As you’d expect, the RS Q8 is seriously fast, with 0-62mph covered in a scarcely believable 3.8 seconds. That’s quick enough to keep pace with the brawnier BMW X6 M Competition and the far lighter Alfa Romeo Stelvio Quadrifoglio.
Overtaking power is immense, even if you have to wait a beat for the eight-speed automatic gearbox to kick down when you plant your right foot into the carpet. When it does so and you begin to surge toward the horizon, you’re rewarded with a growling V8 soundtrack and a wonderfully bassy exhaust tone.
In order to get all that power down onto the ground, the RS Q8 comes with a permanent four-wheel drive system that has a few additional tricks up its sleeve to shuffle all that muscle around to whichever axle, or indeed wheel, has the most traction at the time.
Clever technology abounds in the standard air suspension, too. There are three different settings: Comfort mode avoids the annoying floaty sensation that plagues some air suspension systems while the firmest Dynamic mode transmits every imperfection to your posterior, but is never truly jarring. In between these modes, there’s a balanced setting that brushes off the worst of the shocks from ridges and potholes.
Even on the most broken stretches of asphalt, we found little to affect the composure of this huge sports SUV, despite the optional 23in alloy wheels tyres fitted to our test car.
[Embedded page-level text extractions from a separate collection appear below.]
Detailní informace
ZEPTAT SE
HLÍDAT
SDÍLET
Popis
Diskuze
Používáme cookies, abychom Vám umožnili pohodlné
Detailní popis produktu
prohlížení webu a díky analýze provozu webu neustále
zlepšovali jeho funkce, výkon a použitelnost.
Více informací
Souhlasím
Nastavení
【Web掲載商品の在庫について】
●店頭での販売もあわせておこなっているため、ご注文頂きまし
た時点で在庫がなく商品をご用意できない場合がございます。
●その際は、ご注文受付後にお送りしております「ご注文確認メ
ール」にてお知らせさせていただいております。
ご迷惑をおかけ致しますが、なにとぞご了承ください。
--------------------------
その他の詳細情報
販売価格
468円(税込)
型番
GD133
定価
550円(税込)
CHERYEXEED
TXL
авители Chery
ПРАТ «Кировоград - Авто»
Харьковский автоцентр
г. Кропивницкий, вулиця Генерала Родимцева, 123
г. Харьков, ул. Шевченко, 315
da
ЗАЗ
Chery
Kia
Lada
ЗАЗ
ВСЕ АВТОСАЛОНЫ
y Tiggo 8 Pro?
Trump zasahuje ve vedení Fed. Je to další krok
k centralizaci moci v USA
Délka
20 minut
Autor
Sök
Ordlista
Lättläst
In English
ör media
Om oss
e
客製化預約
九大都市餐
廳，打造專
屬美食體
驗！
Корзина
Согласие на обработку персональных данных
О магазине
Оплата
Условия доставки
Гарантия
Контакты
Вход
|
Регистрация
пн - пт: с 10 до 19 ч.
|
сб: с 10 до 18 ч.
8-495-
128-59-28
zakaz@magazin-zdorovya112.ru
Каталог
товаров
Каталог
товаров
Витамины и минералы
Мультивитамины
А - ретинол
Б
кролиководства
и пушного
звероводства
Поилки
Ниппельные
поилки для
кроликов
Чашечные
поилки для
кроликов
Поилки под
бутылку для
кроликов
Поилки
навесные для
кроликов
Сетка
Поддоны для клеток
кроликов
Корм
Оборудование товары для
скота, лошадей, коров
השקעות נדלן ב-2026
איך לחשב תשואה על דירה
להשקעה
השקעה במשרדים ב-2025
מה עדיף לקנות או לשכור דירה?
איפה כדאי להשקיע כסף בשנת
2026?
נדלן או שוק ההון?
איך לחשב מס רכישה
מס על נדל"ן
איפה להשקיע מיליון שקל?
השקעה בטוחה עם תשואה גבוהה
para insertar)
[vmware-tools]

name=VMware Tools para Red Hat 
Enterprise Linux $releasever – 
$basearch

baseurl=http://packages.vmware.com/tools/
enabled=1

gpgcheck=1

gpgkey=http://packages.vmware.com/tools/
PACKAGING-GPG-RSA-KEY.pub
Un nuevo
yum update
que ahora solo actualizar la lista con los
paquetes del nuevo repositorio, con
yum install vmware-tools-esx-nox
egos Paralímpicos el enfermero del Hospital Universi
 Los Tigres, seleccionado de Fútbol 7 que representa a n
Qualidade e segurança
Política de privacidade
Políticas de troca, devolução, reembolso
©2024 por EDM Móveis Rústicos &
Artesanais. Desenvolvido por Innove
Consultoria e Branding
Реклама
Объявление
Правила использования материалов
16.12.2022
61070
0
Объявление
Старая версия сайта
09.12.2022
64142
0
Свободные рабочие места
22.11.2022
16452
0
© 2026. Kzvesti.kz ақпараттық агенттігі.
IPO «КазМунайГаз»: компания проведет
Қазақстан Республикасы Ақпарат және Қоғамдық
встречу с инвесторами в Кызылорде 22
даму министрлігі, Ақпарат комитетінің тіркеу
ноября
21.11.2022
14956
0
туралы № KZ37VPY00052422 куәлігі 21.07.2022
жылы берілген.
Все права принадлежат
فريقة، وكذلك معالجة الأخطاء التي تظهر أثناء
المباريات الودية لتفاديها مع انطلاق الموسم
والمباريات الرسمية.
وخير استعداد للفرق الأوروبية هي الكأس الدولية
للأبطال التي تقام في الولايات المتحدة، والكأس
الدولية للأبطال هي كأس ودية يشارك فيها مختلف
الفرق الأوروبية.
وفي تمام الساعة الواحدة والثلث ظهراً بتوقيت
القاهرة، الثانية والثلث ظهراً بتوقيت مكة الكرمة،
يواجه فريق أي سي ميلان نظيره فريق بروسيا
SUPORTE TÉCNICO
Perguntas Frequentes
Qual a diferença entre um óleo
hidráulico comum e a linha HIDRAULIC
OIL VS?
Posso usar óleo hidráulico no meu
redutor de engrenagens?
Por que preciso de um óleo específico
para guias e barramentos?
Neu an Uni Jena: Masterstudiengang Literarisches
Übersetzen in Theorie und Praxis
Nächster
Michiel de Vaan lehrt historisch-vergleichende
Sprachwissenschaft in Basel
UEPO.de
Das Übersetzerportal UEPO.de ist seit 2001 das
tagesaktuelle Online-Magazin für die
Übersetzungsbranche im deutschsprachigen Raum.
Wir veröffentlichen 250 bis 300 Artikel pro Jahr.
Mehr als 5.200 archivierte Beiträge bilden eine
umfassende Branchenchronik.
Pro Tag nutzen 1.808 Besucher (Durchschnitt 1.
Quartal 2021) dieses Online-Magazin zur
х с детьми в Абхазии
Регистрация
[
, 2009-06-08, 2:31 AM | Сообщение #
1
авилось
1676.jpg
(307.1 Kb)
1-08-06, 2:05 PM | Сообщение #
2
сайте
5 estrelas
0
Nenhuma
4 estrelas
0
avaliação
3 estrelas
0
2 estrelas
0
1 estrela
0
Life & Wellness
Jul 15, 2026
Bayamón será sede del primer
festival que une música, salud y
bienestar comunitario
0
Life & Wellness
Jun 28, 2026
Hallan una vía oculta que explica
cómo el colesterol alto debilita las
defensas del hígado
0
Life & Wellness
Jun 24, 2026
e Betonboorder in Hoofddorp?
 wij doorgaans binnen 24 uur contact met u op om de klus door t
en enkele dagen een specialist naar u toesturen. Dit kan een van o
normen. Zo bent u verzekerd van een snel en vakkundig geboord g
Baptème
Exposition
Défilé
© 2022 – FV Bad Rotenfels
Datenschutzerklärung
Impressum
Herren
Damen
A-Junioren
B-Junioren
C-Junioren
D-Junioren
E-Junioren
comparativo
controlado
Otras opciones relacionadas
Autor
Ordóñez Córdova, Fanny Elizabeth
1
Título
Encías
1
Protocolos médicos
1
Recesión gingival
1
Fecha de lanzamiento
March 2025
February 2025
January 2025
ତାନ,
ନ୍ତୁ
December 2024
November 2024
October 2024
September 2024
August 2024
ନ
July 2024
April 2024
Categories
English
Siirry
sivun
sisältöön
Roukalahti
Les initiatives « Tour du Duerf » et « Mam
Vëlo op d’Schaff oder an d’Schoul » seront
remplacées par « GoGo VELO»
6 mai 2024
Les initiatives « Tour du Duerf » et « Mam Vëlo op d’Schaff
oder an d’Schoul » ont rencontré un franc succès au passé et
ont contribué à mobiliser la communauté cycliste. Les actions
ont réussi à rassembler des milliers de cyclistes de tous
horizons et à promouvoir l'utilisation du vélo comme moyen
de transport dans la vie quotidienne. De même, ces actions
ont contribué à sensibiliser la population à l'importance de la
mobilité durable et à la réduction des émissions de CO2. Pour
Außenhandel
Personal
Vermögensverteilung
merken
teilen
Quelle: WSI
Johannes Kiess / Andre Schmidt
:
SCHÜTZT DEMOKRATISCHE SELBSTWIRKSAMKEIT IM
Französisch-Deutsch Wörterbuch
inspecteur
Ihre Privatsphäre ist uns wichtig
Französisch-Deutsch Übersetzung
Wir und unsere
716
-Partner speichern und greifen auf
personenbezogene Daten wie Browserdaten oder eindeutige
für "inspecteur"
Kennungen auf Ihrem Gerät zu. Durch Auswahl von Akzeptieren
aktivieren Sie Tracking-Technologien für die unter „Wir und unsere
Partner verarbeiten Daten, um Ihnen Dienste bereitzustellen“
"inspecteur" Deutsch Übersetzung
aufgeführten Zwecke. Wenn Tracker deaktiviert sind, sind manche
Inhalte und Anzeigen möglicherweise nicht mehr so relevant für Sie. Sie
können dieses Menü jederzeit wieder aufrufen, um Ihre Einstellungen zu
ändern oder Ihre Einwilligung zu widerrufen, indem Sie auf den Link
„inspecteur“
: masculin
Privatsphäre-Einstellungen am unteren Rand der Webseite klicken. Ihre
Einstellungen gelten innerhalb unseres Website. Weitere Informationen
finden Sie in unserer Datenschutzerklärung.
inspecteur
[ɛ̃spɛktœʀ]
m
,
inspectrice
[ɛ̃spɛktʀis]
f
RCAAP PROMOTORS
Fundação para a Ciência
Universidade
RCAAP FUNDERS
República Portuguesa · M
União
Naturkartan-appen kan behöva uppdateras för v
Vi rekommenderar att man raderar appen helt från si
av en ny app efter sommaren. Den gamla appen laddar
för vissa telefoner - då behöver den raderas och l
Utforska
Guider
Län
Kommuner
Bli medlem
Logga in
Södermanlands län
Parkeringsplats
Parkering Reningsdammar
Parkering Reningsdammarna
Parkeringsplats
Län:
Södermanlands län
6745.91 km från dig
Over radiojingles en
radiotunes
Comfort and stability are further boosted by active anti-roll bar technology, which disconnects the roll bars on straight roads to eliminate side-to-side sway, but reconnects them in bends to counteract body roll.
The steering is a bit of a revelation compared with the regular Q8, feeling light to begin with, but growing progressively and naturally meatier as more steering lock is applied. You’d never call it feelsome, but it doesn’t suffer from any unpleasant kick-back should you hit a bump partway through a corner. Four-wheel steering is also included to improve manoeuvrability in town and when negotiating tight car parks, and it also increases stability at higher speeds.
When you need to slow things down, the humongous brakes do a great job of scrubbing off speed and resist fade well. Our one criticism concerns the pedal feel when filtering in stop/start traffic. With the effect of the car’s regenerative braking system being incorporated into the initial travel of the pedal, it can feel a little numb and unresponsive, requiring you to push down further than you might expect before the standard brakes kick in. This isn’t a problem when driving at faster speeds, though.
The net result of all this technology is that the RS Q8 does a very convincing impression of a huge but very well sorted hot hatch. For such a big car, it’s remarkably composed in the twisties and, after a short while, your confidence builds in its ability to maintain your chosen cornering arc. There are limits to what it can do, but those will only be encountered during the tightest of turns when taken too eagerly – more an inevitable reality of physics than a shortcoming of the car.